Each such bond is deemed to contain the following provisions whether such provisions are inserted in such bond or not:

'The principal and sureties on this bond agree that all the undertakings, covenants, terms, conditions and agreements of the contract or contracts entered into between the principal and the State or any political subdivision thereof will be performed and fulfilled and to pay all persons, firms and corporations having contracts with the principal or with subcontractors, all just claims due them under the provisions of such contracts for labor performed or materials furnished in the performance of the contract on account of which this bond is given, when such claims are not are not satisfied out of the contract price of the contract on account of which this bond is given, after final settlement between the officer, board, commission or agent of the State or of any political subdivision thereof and the principal has been made.' "(Emphases added.) 30 ILCS 550/1 (West 2008).

¶ 24 Our supreme court in Lake County Grading made the following holdings of relevance in the instant matter: 1) the "deemed" language contained in section of 1 of the Bond Act incorporates both completion and payment provisions in all surety bonds for public construction in Illinois, even if the bond documents do not expressly contain such provisions; 2) " 'the bond' shall be conditioned, among other conditions, upon the completion of the contract and for payment of material and labor;" and 3) payment to all persons, firms and corporations having contracts with the principal is included as a component of completion of the contract. Lake County Grading, 2014 IL 115805, ¶¶ 24-25. The court further noted that the Bond Act assures payment to all parties and "guards the tax money allotted for public works by assuring that the terms, conditions and agreements of the [construction] contract will be fulfilled and paid by the surety if the contractor does not complete the project." Id. ¶ 26. Stated simply, the holding in Lake County Grading stands for the proposition that payment and performance are both protected by the bond and that, therefore, payment required under the construction contract is an element of performance covered by the bond. Id.

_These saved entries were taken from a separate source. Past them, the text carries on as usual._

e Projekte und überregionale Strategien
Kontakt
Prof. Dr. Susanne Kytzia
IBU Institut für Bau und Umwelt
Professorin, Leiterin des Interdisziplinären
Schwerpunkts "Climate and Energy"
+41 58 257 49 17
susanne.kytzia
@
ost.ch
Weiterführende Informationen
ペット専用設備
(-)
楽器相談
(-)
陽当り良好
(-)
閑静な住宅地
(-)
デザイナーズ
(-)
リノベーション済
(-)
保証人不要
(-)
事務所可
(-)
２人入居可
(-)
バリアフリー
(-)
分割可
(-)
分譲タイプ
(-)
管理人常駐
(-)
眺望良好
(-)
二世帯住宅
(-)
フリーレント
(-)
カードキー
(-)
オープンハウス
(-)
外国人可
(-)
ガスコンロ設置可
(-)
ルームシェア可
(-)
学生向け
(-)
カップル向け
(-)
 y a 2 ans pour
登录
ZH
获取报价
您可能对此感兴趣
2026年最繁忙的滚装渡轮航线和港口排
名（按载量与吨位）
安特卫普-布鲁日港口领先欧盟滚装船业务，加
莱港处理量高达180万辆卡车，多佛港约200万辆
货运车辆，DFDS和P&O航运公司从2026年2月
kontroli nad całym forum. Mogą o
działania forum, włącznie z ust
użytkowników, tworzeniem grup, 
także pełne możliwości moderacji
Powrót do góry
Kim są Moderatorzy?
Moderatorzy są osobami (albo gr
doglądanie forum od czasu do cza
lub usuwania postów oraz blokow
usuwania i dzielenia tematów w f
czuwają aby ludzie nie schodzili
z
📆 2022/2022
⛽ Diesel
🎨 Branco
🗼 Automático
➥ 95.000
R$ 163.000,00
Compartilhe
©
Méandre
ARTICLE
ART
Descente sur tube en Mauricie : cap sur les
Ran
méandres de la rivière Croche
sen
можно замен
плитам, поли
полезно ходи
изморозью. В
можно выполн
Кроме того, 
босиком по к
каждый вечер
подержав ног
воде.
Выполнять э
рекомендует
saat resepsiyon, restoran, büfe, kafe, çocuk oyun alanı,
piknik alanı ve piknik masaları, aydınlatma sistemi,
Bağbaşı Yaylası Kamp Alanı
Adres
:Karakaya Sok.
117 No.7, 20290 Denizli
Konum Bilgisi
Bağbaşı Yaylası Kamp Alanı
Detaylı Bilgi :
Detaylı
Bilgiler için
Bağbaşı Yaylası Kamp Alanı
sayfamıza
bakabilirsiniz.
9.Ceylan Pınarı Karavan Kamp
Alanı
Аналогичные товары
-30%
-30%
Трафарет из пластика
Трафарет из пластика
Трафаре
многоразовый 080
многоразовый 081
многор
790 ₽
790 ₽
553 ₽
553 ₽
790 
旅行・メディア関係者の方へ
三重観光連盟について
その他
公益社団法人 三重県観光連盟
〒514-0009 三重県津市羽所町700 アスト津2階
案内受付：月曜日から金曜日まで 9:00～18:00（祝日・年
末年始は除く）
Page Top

¶ 25 The circuit court also found that the Prevailing Wage Act (820 ILCS 130/1 et seq. (West 2008)) provided additional support for the proposition that payment of "fringe benefits" were part and parcel of complete performance under the terms of the construction contract. We agree with the court's reasoning. The Prevailing Wage Act mandates that all public entities "require in all contractor's and subcontractor's bonds that the contractor or subcontractor include such provision as will guarantee the faithful performance of such prevailing wage clause as provided by contract or other written instrument." 820 ILCS 130/4(c) (West 2008). See Thomas v. A.G. Electrical, Inc., 304 S.W.3d 179, 183 (Mo. App. 2009) (holding that health, welfare and pension benefits required under the Missouri Prevailing Wage Act are recoverable under a performance

bond even where a payment bond has issued). Like the circuit court in the instant matter, we are persuaded by the Missouri court's reasoning and find it helpful in our holding that payment obligations incurred under the Illinois Prevailing Wage Act are amenable to a claim under a performance bond, even where payment bond language purports to provide a different limitation period for filing a claim on the bond.

¶ 26 Hartford counters by maintaining that, under the Bond Act, "payment bonds" and "performance bonds" have different purposes. Hartford points out that a performance bond ensures that the contractor will perform the work as contracted, while a payment bond ensures that subcontractors and material providers will be paid before the owner makes final payment under the contract. Thus, although the two bonds are combined into a single bound, they serve separate and distinct purposes. Western Waterproofing Co., Inc. v. Springfield Housing Authority, 669 F. Supp. 901, 903 (C.D. Ill. 1987). Harford further notes that the Bond Act has a different limitation period for "payment bonds" and "performance bonds." 30 ILCS 550/2 (West 2008) (one-year statute of limitations for payment bond claims). While we agree with Hartford's observations regarding the purposes of "payment" and "performance" bonds, we cannot agree with its characterization of Grace's obligation to the Fund as "payment" rather than "performance." As Hartford acknowledges, the purpose of the payment bond is to ensure that subcontractors and material providers receive payment. It is uncontroverted that the Fund was neither a subcontractor nor a material provider seeking payment for services or materials. It is true, as Hartford suggests, that making contributions to the Fund is not what would typically be viewed as "work" as contracted; however, it cannot be questioned that Grace's obligation to "perform" under the construction contract included its obligation to make appropriate

contributions to the Fund. Hartford's argument that contributions to the Fund were "payments" not "performance" as those terms are interpreted under the Bond Act must fail.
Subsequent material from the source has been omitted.